One of the film’s biggest offenders is the unnecessarily large cast. There are more characters than they knew what to do with and it shows. In an ensemble character film like IT (2017) despite its other weaknesses, it balances the characters with near perfect precision. They all hold weight and move the story. Most of them also have character arcs that feel earned. While enduring The Candy Witch, it was easy to lose track of who was who and where they fit in the story. There is a domino effect with how bad these characters are presented. No one in the family really stood out from each other and I attribute this to the fact that they merely react to things rather than actually doing anything to progress the plot. It also doesn’t help that none of them have any discernable character traits that make them unique. So, naturally, when a character dies, you don’t care in the slightest. Many of the film’s weaknesses could have been more tolerable if these characters were stronger or even just pertained more to the plot.
Fortunately, there are a few elements that aren’t completely broken. The lighting in The Candy Witch is actually pretty impressive. The very first shot moves in on a dolly, revealing a woman’s kitchen in the middle of the night, with moonlight seeping through the windows. The way the moonlight falls on the kitchen is beautifully handled, and the blueish hue of the space gives off a very creepy feel. While not even near the caliber of excellence that is Hereditary (2018), I was reminded of the nighttime scene in that film where the cult members are standing in the moonlight awaiting command from their new prince. If anything reminds me of that beautifully constructed lighting, it deserves to be called attention to. There are several other shots in the film that are just as proficient. I will definitely be keeping an eye on cinematographer Ben Collin as his work on The Candy Witch is notable. The only other positive I can extract from my viewing experience is the practical gore effects. The effects in The Candy Witch is certainly nothing incredible or really all that memorable, but it did manage to create a few fun kills. I won’t spoil what they are, but I will say that one in particular was quite creative, involving a cookie cutter.

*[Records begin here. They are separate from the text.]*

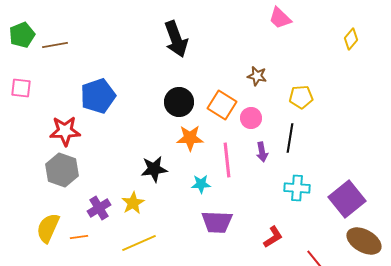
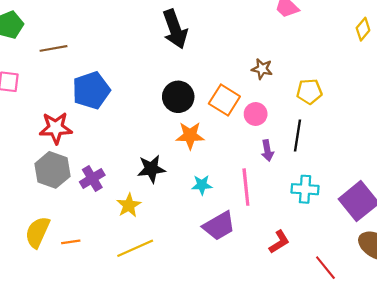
brown line: (55, 45) -> (54, 48), moved
pink line: (227, 160) -> (246, 187), moved
purple cross: (99, 208) -> (92, 178), moved
purple trapezoid: (217, 222) -> (219, 226), turned -32

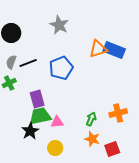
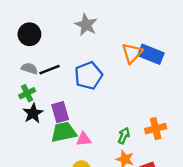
orange triangle: (98, 49) -> (132, 53), turned -30
gray semicircle: (11, 62) -> (29, 68), turned 88
black star: (30, 131) -> (33, 113), moved

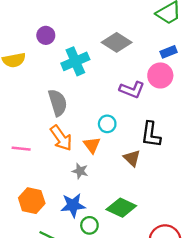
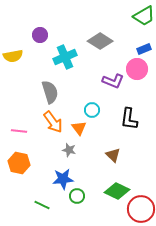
brown triangle: (132, 158) -> (113, 155), moved
orange hexagon: (32, 201) -> (19, 163), moved
green diamond: (121, 208) -> (117, 191), moved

The Candy Witch is a terrible film, but what’s worse is that it’s a dull film. There are plenty terrible films that can be entertaining, but what we have here is lazily written and uninspired. The film does boast impressive lighting and we do see a few creative kills, but it’s not anywhere near enough to tip the scales. Avoid this one at all costs.
The Candy Witch is now available on DVD and Digital from Uncork'd Entertainment.